There is at least huge potential for replay value, as levels play out differently on successive attempts thanks to a new dynamic spawning system. Enemy emergence holes are shuffled around, different Locust appear and weapon caches move, ensuring you never play the same game twice. It’s seamless, to the point that you really notice its absence in Aftermath, the secondary campaign set after the events of Gears 3. It wraps up some loose ends, but it’s a stark contrast to the rest of the game.

Gears of War Judgment

It’s the multiplayer modes that true Gears veterans will appreciate, with new Free-for-All and Team Deathmatch gametypes making an appearance for the first time. The down-but-not-out mechanic from previous games is gone – where once you could pick up your teammates so they could carry on the fight, now they are forced to respawn – which seriously speeds up gameplay, although limiting players to one main weapon feels like a step backwards.

Horde mode is missing, replaced with two new game types – OverRun and Survival. Both are now class-based, forcing players to choose a role in order to help their team. Medics have Stim grenades which provide a health boost, engineers resupply ammunition and snipers can climb up to higher vantage points. OverRun is our preferred mode, as it pits a team of COG soldiers against a Locust Horde squad – the COG have to defend an objective while the Locust try to destroy it. If they fail, the Locust advance and the battlefield shifts; fail a second time and it’s game over. Players swap sides at half time, and despite being far more complicated than any other game mode in series history, it’s incredibly well balanced.

Gears of War Judgment

It’s difficult to shake the feeling that Gears creator Epic Games has passed the buck with Judgment – possibly because the company is working on something for the next generation. With People Can Fly in charge, we were hoping to see some of the trademark humour and wit translate from Bulletstorm, but instead the single player characters were oddly quiet and difficult to connect with in the way that we did with Marcus and Dom throughout the original trilogy, but the series is still in safe hands.

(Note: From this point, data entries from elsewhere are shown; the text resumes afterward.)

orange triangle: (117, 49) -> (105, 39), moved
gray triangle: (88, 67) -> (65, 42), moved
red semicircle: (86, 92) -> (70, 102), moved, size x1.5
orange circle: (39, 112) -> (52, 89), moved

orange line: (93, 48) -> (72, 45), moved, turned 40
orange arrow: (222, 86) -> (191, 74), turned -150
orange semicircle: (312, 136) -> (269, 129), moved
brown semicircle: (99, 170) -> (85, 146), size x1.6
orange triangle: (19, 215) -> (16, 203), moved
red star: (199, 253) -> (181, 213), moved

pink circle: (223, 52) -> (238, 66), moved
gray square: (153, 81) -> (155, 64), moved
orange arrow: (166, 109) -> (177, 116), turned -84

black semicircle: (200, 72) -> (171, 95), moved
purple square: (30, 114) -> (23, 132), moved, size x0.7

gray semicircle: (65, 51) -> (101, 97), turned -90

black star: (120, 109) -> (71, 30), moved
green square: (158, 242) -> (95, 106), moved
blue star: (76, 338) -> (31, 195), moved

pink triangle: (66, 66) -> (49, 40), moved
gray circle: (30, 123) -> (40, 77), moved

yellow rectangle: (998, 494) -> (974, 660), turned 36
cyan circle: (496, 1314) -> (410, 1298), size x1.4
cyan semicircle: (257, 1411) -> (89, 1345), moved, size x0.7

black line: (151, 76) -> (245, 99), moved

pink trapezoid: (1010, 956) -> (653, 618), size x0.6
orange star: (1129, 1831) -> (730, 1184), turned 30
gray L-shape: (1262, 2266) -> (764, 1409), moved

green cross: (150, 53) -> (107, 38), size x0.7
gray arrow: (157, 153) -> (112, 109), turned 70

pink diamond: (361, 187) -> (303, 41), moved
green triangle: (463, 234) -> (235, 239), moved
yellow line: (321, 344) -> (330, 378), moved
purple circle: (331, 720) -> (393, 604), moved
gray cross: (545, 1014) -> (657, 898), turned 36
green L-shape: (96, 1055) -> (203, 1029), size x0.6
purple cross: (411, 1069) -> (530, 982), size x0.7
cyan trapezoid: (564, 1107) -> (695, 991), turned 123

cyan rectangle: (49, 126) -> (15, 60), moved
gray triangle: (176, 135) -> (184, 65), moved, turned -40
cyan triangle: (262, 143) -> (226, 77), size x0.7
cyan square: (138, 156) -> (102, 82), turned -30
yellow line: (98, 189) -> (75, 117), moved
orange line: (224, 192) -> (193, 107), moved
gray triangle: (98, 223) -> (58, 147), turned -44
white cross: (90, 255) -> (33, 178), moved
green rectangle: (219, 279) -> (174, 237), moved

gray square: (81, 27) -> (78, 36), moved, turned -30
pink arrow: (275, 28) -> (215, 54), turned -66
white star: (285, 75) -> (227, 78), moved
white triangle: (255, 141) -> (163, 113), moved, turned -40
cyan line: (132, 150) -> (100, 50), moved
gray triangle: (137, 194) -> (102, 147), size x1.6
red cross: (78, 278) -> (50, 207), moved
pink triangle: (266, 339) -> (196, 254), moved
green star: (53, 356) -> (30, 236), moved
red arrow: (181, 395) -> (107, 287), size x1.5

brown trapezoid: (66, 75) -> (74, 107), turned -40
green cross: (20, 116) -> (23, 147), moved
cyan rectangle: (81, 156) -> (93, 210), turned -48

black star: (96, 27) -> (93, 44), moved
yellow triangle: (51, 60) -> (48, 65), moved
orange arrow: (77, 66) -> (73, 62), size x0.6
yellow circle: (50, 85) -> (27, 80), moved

Judgment manages to take the tried and tested Gears gameplay model and inject some new ideas, cementing its position as the best third person shooter available on the Xbox. Single-player gamers and series newcomers should tackle the main trilogy first, as there’s not a massive amount of content when compared to the lengthy campaigns of the previous games, but Gears veterans will love the new multiplayer modes and fast-paced gameplay.